**About this task**
Search the records below for the line containing "Náš instagram (559, 2448)". Write out that line and every line after it exactly as written.

======== Data provided ========

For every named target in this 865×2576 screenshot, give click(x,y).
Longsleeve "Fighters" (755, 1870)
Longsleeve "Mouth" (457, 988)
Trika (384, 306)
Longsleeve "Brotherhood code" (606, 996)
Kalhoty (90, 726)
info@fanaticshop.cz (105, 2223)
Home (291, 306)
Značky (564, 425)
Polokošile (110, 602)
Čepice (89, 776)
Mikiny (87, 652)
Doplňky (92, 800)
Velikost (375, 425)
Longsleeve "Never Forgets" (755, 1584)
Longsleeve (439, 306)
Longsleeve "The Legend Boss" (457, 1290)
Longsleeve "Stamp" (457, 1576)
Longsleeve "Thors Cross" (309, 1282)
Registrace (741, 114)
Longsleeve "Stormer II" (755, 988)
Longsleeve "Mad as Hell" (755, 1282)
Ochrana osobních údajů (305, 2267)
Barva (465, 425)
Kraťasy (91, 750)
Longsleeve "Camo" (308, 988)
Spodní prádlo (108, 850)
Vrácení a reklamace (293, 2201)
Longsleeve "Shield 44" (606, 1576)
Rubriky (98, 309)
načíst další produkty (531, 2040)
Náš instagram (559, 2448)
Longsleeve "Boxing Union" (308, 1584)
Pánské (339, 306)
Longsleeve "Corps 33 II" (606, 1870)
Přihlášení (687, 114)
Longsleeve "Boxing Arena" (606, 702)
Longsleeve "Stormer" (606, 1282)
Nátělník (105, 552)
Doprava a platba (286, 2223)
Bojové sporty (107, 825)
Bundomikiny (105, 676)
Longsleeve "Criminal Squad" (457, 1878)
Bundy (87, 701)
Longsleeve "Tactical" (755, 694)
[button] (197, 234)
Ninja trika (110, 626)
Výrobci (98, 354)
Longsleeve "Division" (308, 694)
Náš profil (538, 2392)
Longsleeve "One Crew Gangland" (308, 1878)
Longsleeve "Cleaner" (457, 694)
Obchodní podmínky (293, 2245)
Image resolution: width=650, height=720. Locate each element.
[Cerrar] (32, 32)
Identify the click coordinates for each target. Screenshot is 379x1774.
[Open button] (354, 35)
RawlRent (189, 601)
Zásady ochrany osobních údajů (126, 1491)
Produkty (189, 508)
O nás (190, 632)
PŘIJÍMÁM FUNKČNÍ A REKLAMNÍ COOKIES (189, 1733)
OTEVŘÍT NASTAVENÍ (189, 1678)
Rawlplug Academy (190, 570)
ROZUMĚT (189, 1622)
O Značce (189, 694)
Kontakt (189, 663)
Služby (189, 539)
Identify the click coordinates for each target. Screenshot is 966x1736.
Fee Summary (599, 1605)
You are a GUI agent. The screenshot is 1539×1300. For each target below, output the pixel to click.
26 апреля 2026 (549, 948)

========

**Solution to this problem**
Náš instagram (559, 2448)
Longsleeve "Boxing Union" (308, 1584)
Pánské (339, 306)
Longsleeve "Corps 33 II" (606, 1870)
Přihlášení (687, 114)
Longsleeve "Boxing Arena" (606, 702)
Longsleeve "Stormer" (606, 1282)
Nátělník (105, 552)
Doprava a platba (286, 2223)
Bojové sporty (107, 825)
Bundomikiny (105, 676)
Longsleeve "Criminal Squad" (457, 1878)
Bundy (87, 701)
Longsleeve "Tactical" (755, 694)
[button] (197, 234)
Ninja trika (110, 626)
Výrobci (98, 354)
Longsleeve "Division" (308, 694)
Náš profil (538, 2392)
Longsleeve "One Crew Gangland" (308, 1878)
Longsleeve "Cleaner" (457, 694)
Obchodní podmínky (293, 2245)
Image resolution: width=650, height=720. Locate each element.
[Cerrar] (32, 32)
Identify the click coordinates for each target. Screenshot is 379x1774.
[Open button] (354, 35)
RawlRent (189, 601)
Zásady ochrany osobních údajů (126, 1491)
Produkty (189, 508)
O nás (190, 632)
PŘIJÍMÁM FUNKČNÍ A REKLAMNÍ COOKIES (189, 1733)
OTEVŘÍT NASTAVENÍ (189, 1678)
Rawlplug Academy (190, 570)
ROZUMĚT (189, 1622)
O Značce (189, 694)
Kontakt (189, 663)
Služby (189, 539)
Identify the click coordinates for each target. Screenshot is 966x1736.
Fee Summary (599, 1605)
You are a GUI agent. The screenshot is 1539×1300. For each target below, output the pixel to click.
26 апреля 2026 (549, 948)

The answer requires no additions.